── Given records ──
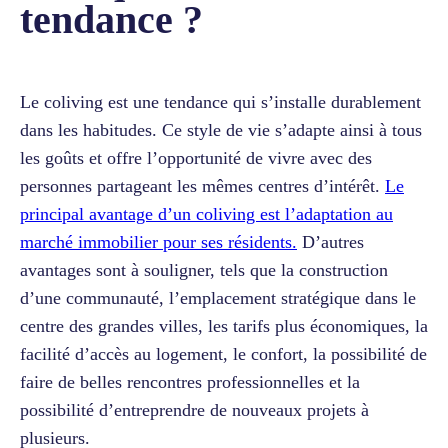
tendance ?
Le coliving est une tendance qui s’installe durablement
dans les habitudes. Ce style de vie s’adapte ainsi à tous
les goûts et offre l’opportunité de vivre avec des
personnes partageant les mêmes centres d’intérêt.
Le
principal avantage d’un coliving est l’adaptation au
marché immobilier pour ses résidents.
D’autres
avantages sont à souligner, tels que la construction
d’une communauté, l’emplacement stratégique dans le
centre des grandes villes, les tarifs plus économiques, la
facilité d’accès au logement, le confort, la possibilité de
faire de belles rencontres professionnelles et la
possibilité d’entreprendre de nouveaux projets à
plusieurs.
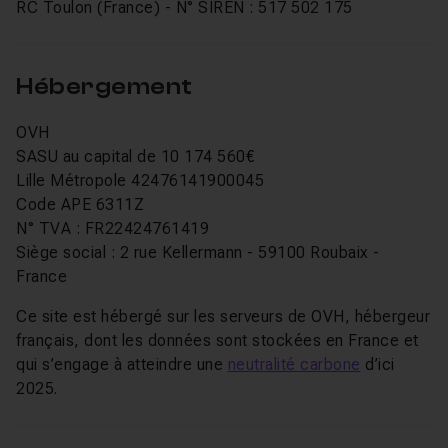
RC Toulon (France) - N° SIREN : 517 502 175
Hébergement
OVH
SASU au capital de 10 174 560€
Lille Métropole 42476141900045
Code APE 6311Z
N° TVA : FR22424761419
Siège social : 2 rue Kellermann - 59100 Roubaix -
France
Ce site est hébergé sur les serveurs de OVH, hébergeur
français, dont les données sont stockées en France et
qui s’engage à atteindre une
neutralité carbone
d’ici
2025.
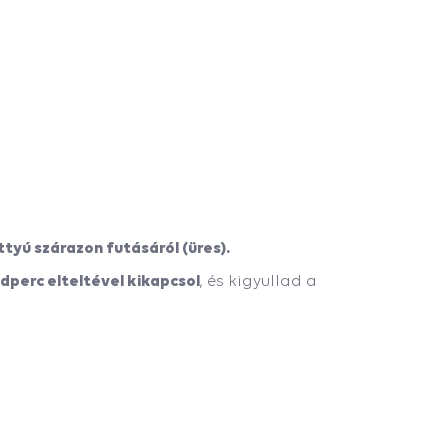
ttyú szárazon futásáról (üres).
dperc elteltével kikapcsol
, és kigyullad a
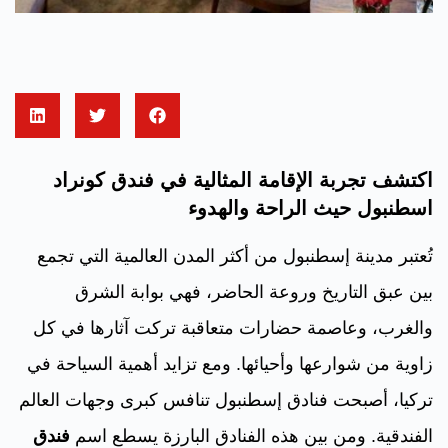
اكتشف تجربة الإقامة المثالية في فندق كونراد
اسطنبول حيث الراحة والهدوء
تُعتبر مدينة إسطنبول من أكثر المدن العالمية التي تجمع
بين عبق التاريخ وروعة الحاضر، فهي بوابة الشرق
والغرب، وعاصمة حضارات متعاقبة تركت آثارها في كل
زاوية من شوارعها وأحيائها. ومع تزايد أهمية السياحة في
تركيا، أصبحت فنادق إسطنبول تنافس كبرى وجهات العالم
الفندقية. ومن بين هذه الفنادق البارزة يسطع اسم
فندق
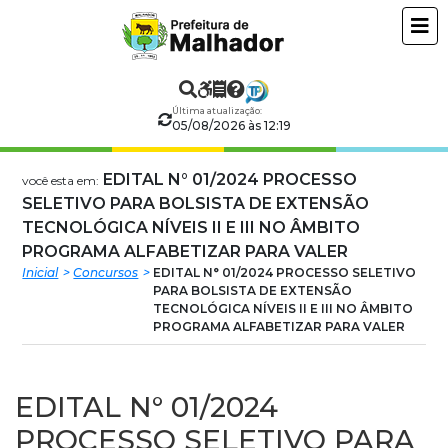
Prefeitura
ir
conteudo
Municipal
de
Última atualização:
05/08/2026 às 12:19
Malhador
EDITAL N° 01/2024 PROCESSO
você esta em:
SELETIVO PARA BOLSISTA DE EXTENSÃO
TECNOLÓGICA NÍVEIS II E III NO ÂMBITO
PROGRAMA ALFABETIZAR PARA VALER
Inicial
Concursos
EDITAL N° 01/2024 PROCESSO SELETIVO
PARA BOLSISTA DE EXTENSÃO
TECNOLÓGICA NÍVEIS II E III NO ÂMBITO
PROGRAMA ALFABETIZAR PARA VALER
EDITAL N° 01/2024
PROCESSO SELETIVO PARA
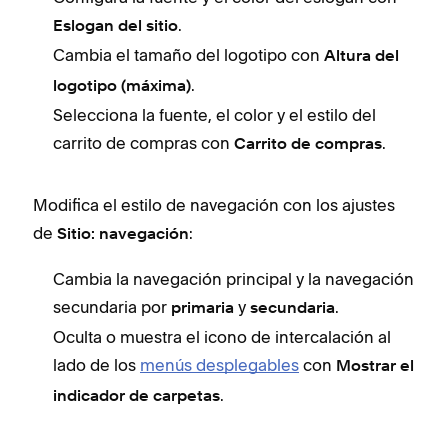
.
Eslogan del sitio
Cambia el tamaño del logotipo con
Altura del
.
logotipo (máxima)
Selecciona la fuente, el color y el estilo del
carrito de compras con
.
Carrito de compras
Modifica el estilo de navegación con los ajustes
de
:
Sitio: navegación
Cambia la navegación principal y la navegación
secundaria por
y
.
primaria
secundaria
Oculta o muestra el icono de intercalación al
lado de los
menús desplegables
con
Mostrar el
.
indicador de carpetas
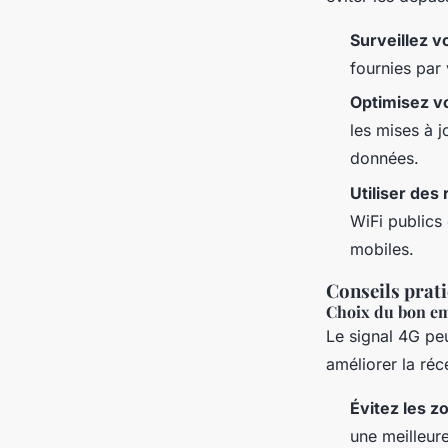
Surveillez 
fournies par
Optimisez v
les mises à j
données.
Utiliser des
WiFi publics
mobiles.
Conseils prat
Choix du bon e
Le signal 4G pe
améliorer la réc
Évitez les z
une meilleur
───
> _Your instructions_:
Beginning at the first line of the listing, print each line exactly until and including the one that has "facilité d’accès au"; skip pictures.

> _Answer box_:
tendance ?
Le coliving est une tendance qui s’installe durablement
dans les habitudes. Ce style de vie s’adapte ainsi à tous
les goûts et offre l’opportunité de vivre avec des
personnes partageant les mêmes centres d’intérêt.
Le
principal avantage d’un coliving est l’adaptation au
marché immobilier pour ses résidents.
D’autres
avantages sont à souligner, tels que la construction
d’une communauté, l’emplacement stratégique dans le
centre des grandes villes, les tarifs plus économiques, la
facilité d’accès au logement, le confort, la possibilité de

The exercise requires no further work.